▸ WORK ORDER:
Every line below should be copied exactly; drop the pictures.

▸ Stored entries:
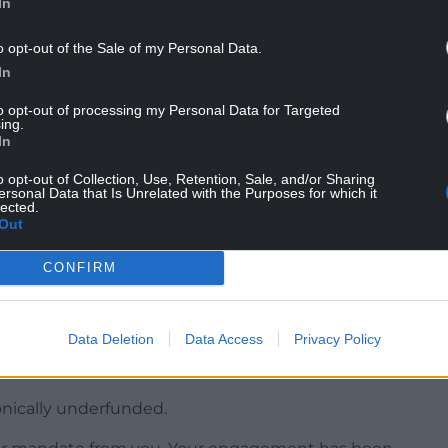
In
tructions on cases from 6pm, when the strike
om Tuesday.
o opt-out of the Sale of my Personal Data.
In
t few weeks as Lord Chancellor has been to end CBA
s, and I’m glad that barristers have now agreed to
to opt-out of processing my Personal Data for Targeted
ing.
In
together and restarting what I hope to be a
o opt-out of Collection, Use, Retention, Sale, and/or Sharing
drive down the backlog and ensure victims see
ersonal Data that Is Unrelated with the Purposes for which it
lected.
Out
n the ballot, which asked if they accepted the
CONFIRM
ction, with 1,488 (56.74%) voting yes and 1,117
Data Deletion
Data Access
Privacy Policy
tion has a long history of respecting and unifying
onically underfunded.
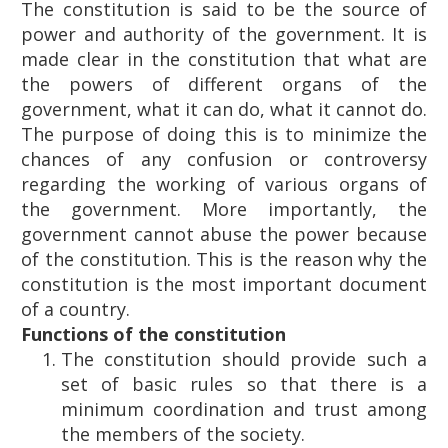
The constitution is said to be the source of
power and authority of the government. It is
made clear in the constitution that what are
the powers of different organs of the
government, what it can do, what it cannot do.
The purpose of doing this is to minimize the
chances of any confusion or controversy
regarding the working of various organs of
the government. More importantly, the
government cannot abuse the power because
of the constitution. This is the reason why the
constitution is the most important document
of a country.
Functions of the constitution
The constitution should provide such a
set of basic rules so that there is a
minimum coordination and trust among
the members of the society.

▸ SOLUTION TO THE EXERCISE:
In
tructions on cases from 6pm, when the strike
om Tuesday.
o opt-out of the Sale of my Personal Data.
In
t few weeks as Lord Chancellor has been to end CBA
s, and I’m glad that barristers have now agreed to
to opt-out of processing my Personal Data for Targeted
ing.
In
together and restarting what I hope to be a
o opt-out of Collection, Use, Retention, Sale, and/or Sharing
drive down the backlog and ensure victims see
ersonal Data that Is Unrelated with the Purposes for which it
lected.
Out
n the ballot, which asked if they accepted the
CONFIRM
ction, with 1,488 (56.74%) voting yes and 1,117
Data Deletion
Data Access
Privacy Policy
tion has a long history of respecting and unifying
onically underfunded.
The constitution is said to be the source of
power and authority of the government. It is
made clear in the constitution that what are
the powers of different organs of the
government, what it can do, what it cannot do.
The purpose of doing this is to minimize the
chances of any confusion or controversy
regarding the working of various organs of
the government. More importantly, the
government cannot abuse the power because
of the constitution. This is the reason why the
constitution is the most important document
of a country.
Functions of the constitution
The constitution should provide such a
set of basic rules so that there is a
minimum coordination and trust among
the members of the society.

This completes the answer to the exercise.